## [Action item]
Copy, word for word, the line containing "At what (x,y)" and each line that follows it in the entries below; pictures do not belong in the copy.

[Stored data]
<<<<

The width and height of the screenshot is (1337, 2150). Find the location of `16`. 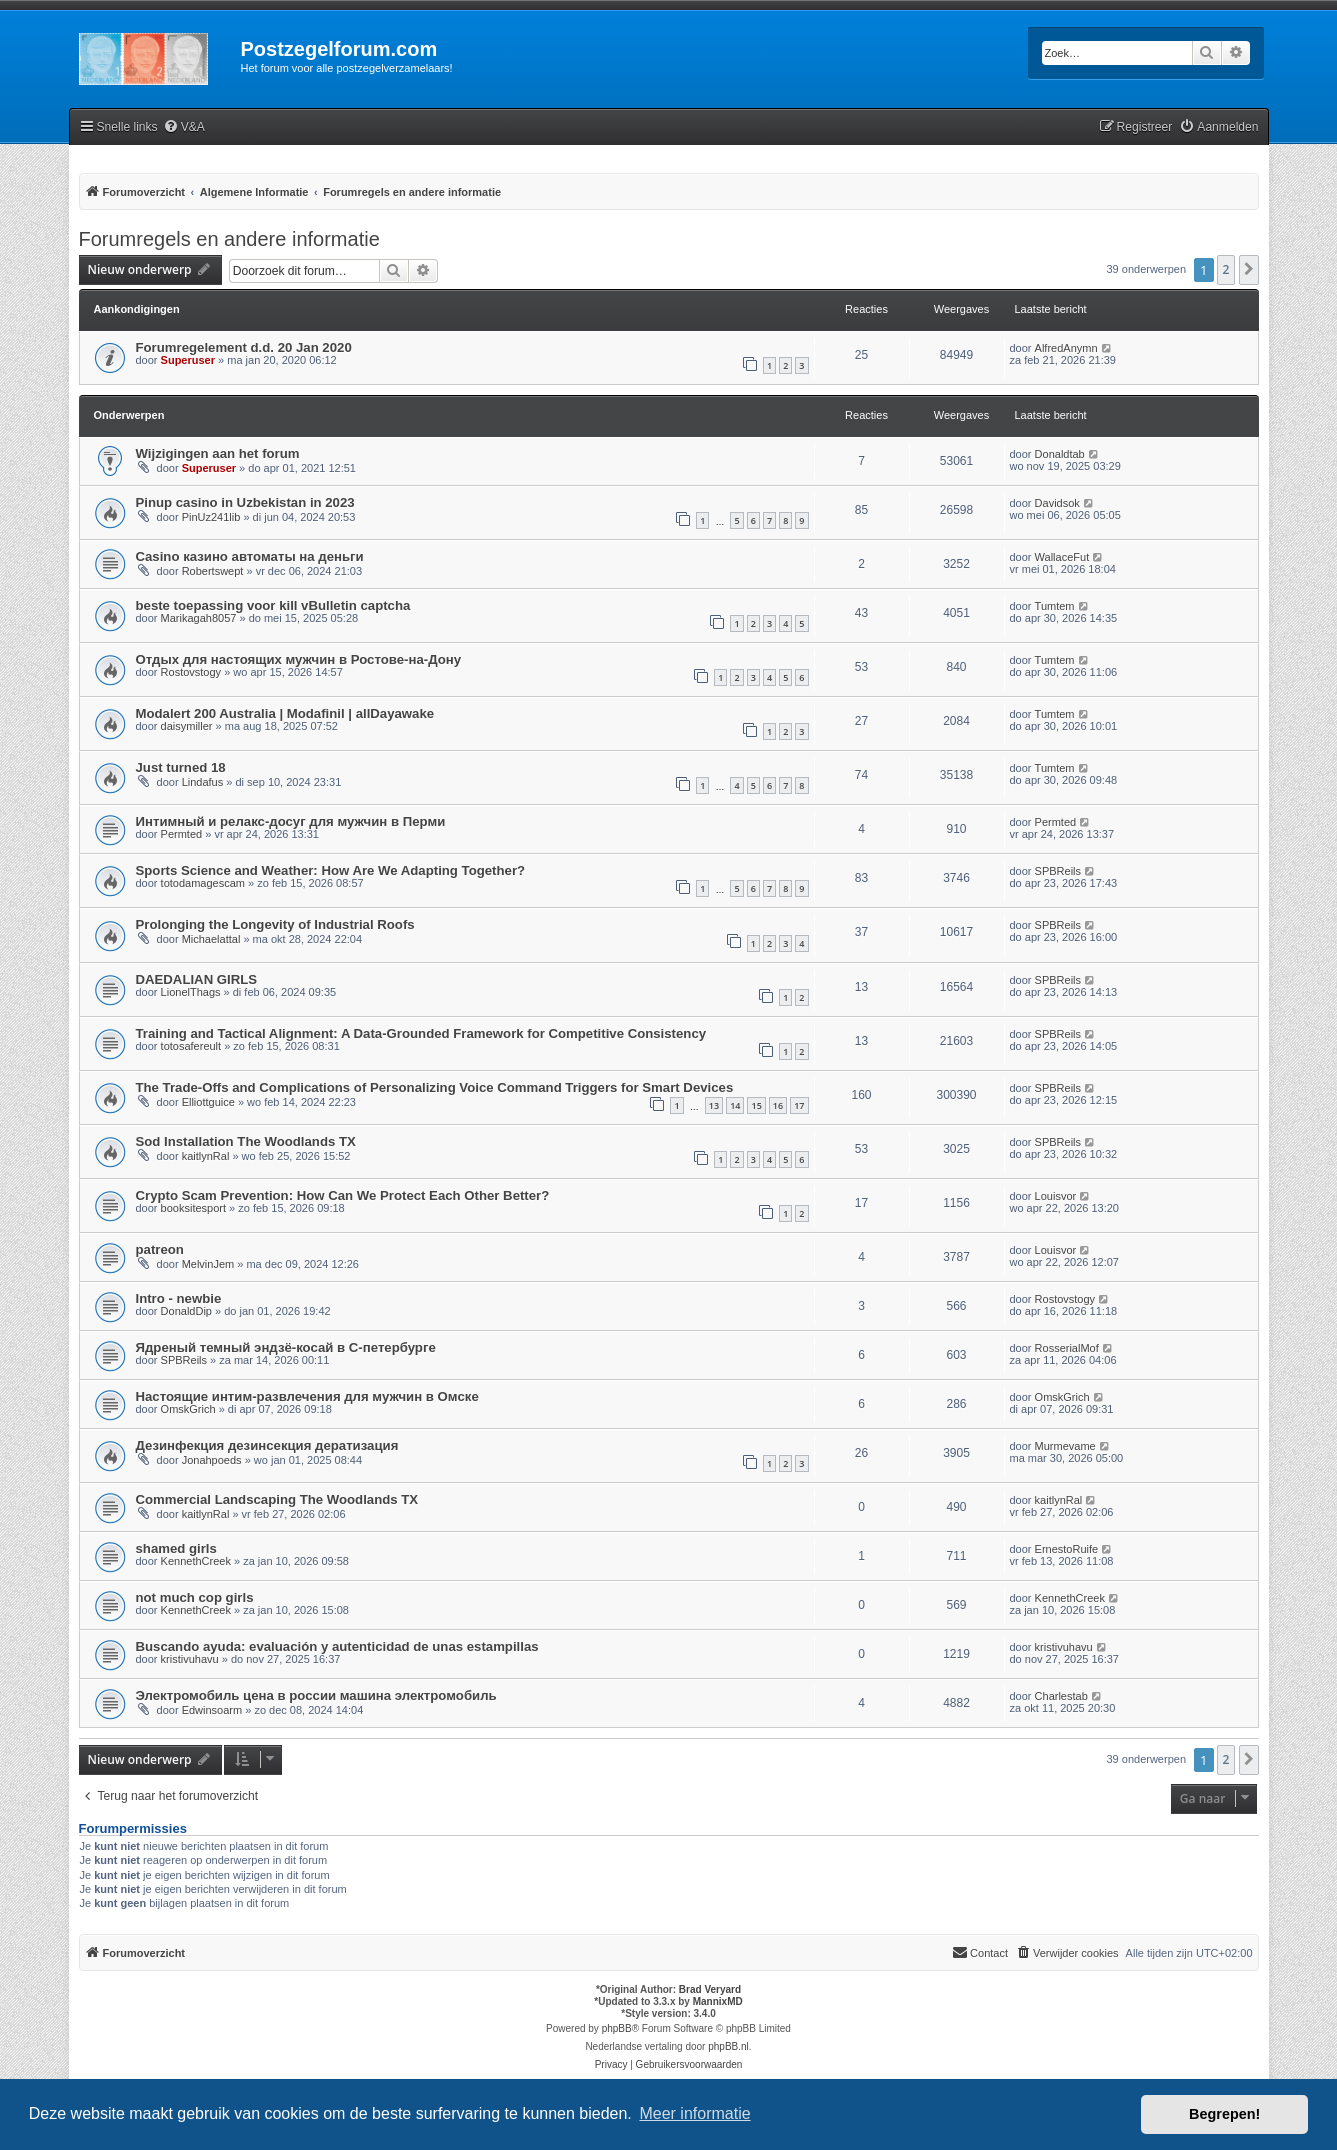

16 is located at coordinates (778, 1105).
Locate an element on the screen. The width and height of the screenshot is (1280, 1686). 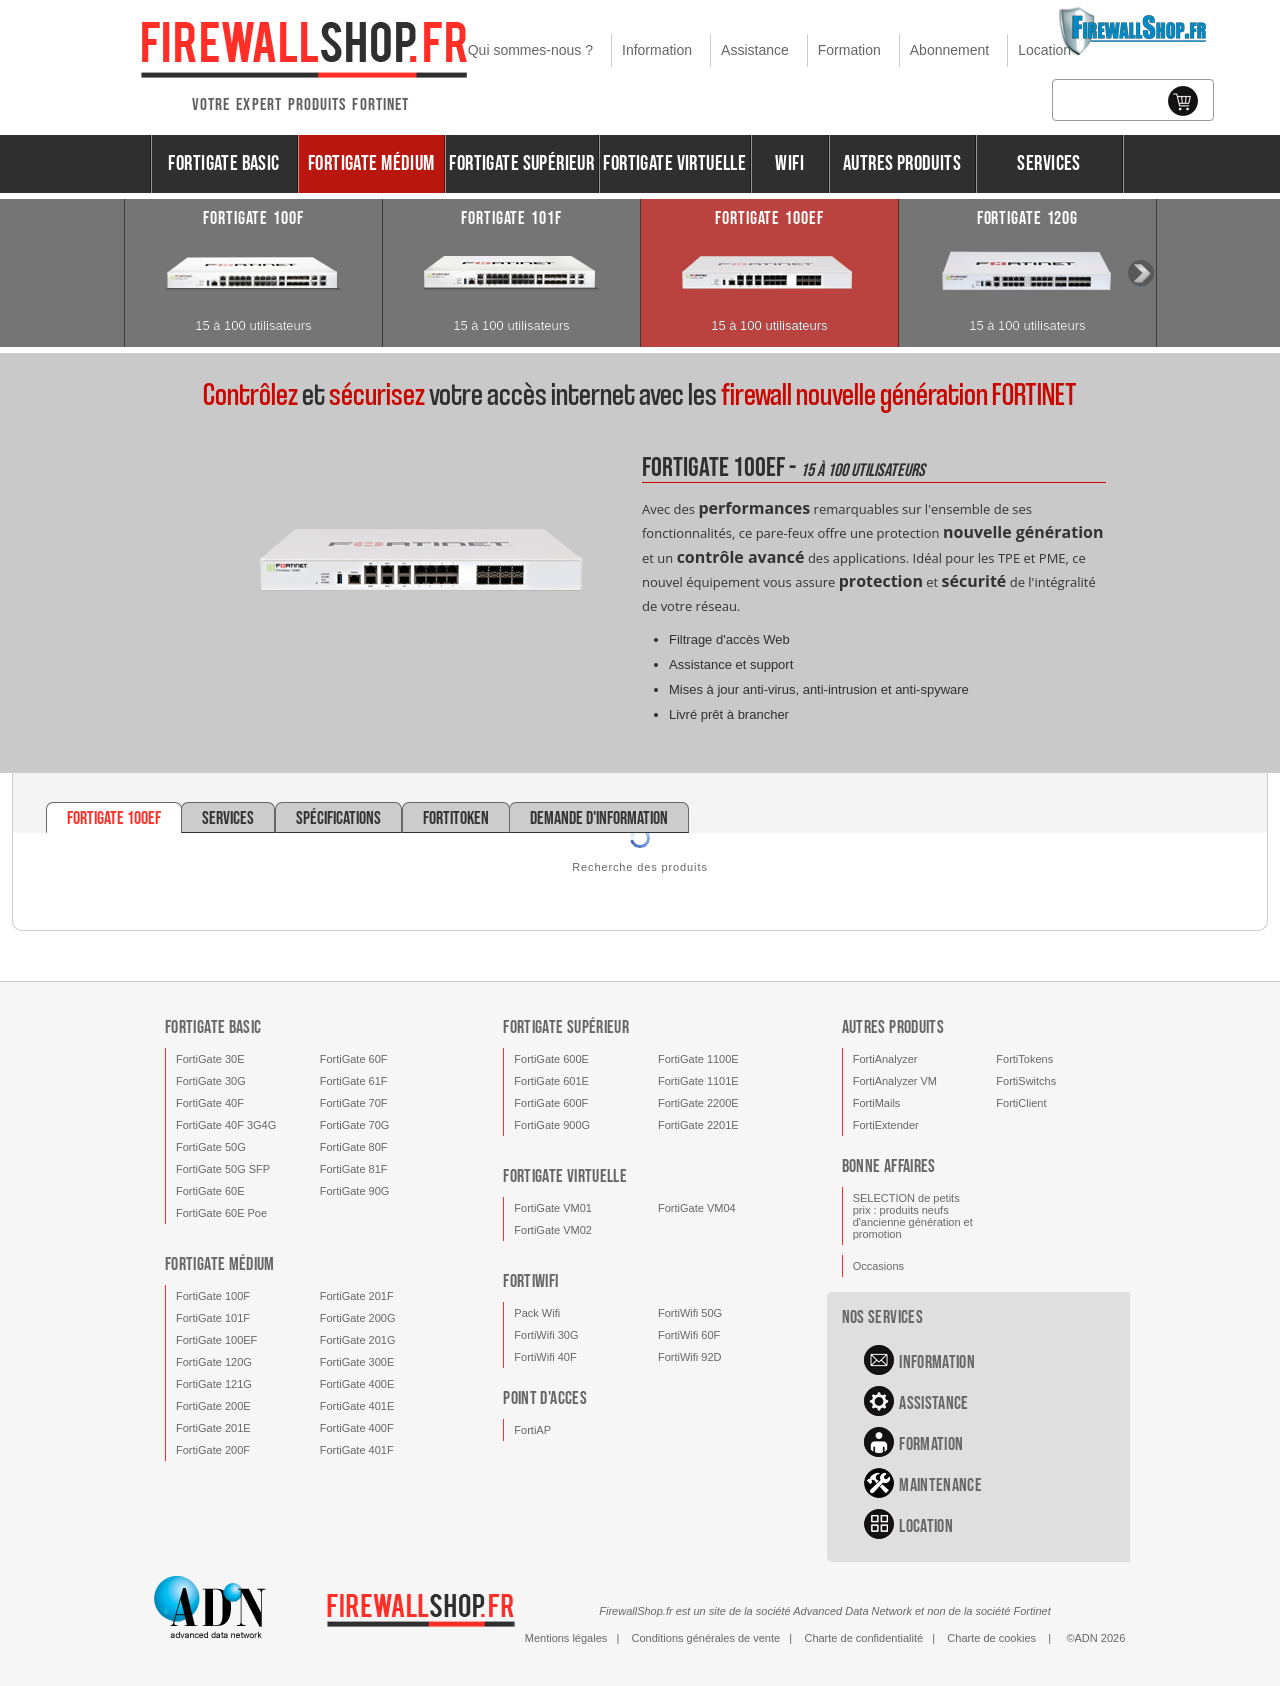
Nos services is located at coordinates (882, 1317).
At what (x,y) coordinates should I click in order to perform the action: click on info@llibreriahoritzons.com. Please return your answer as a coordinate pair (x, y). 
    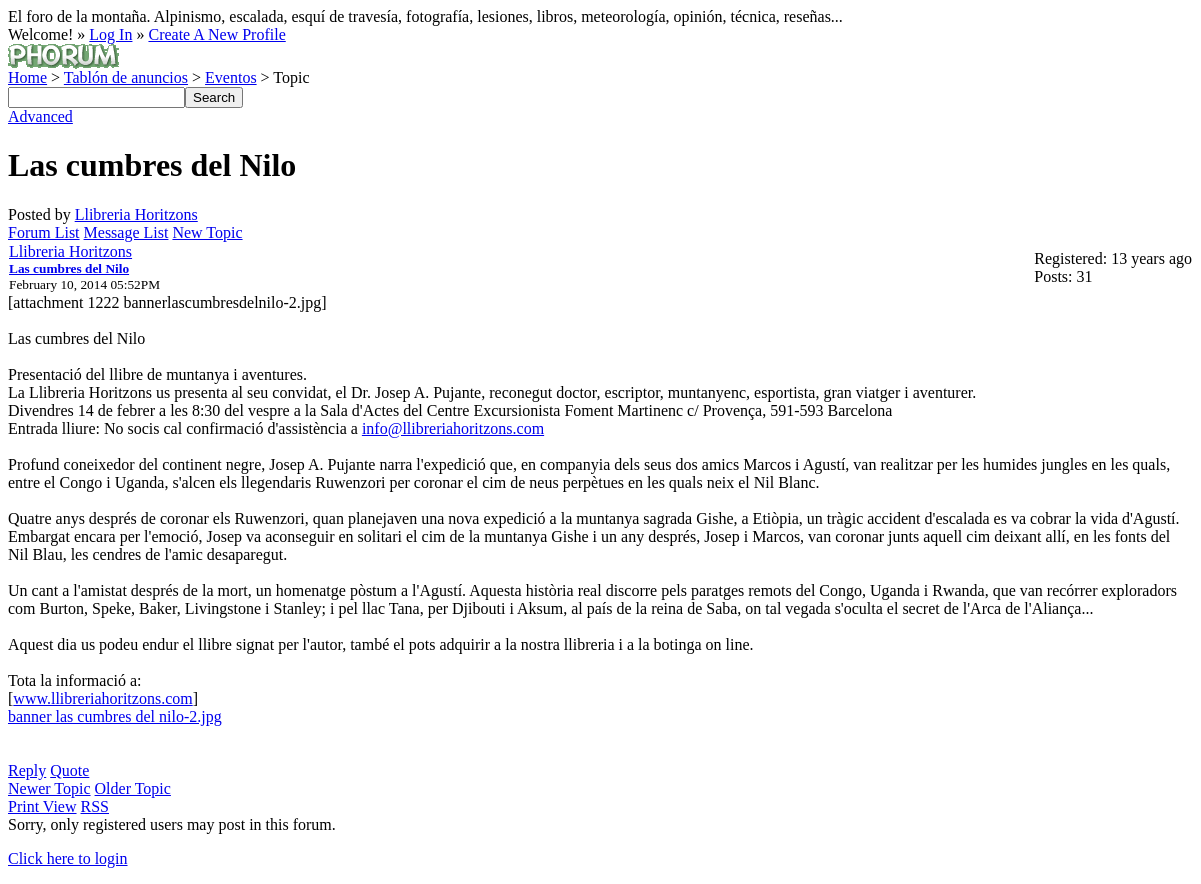
    Looking at the image, I should click on (453, 428).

>>>>

## [Result of this exercise]
At what (x,y) coordinates should I click in order to perform the action: click on info@llibreriahoritzons.com. Please return your answer as a coordinate pair (x, y). 
    Looking at the image, I should click on (453, 428).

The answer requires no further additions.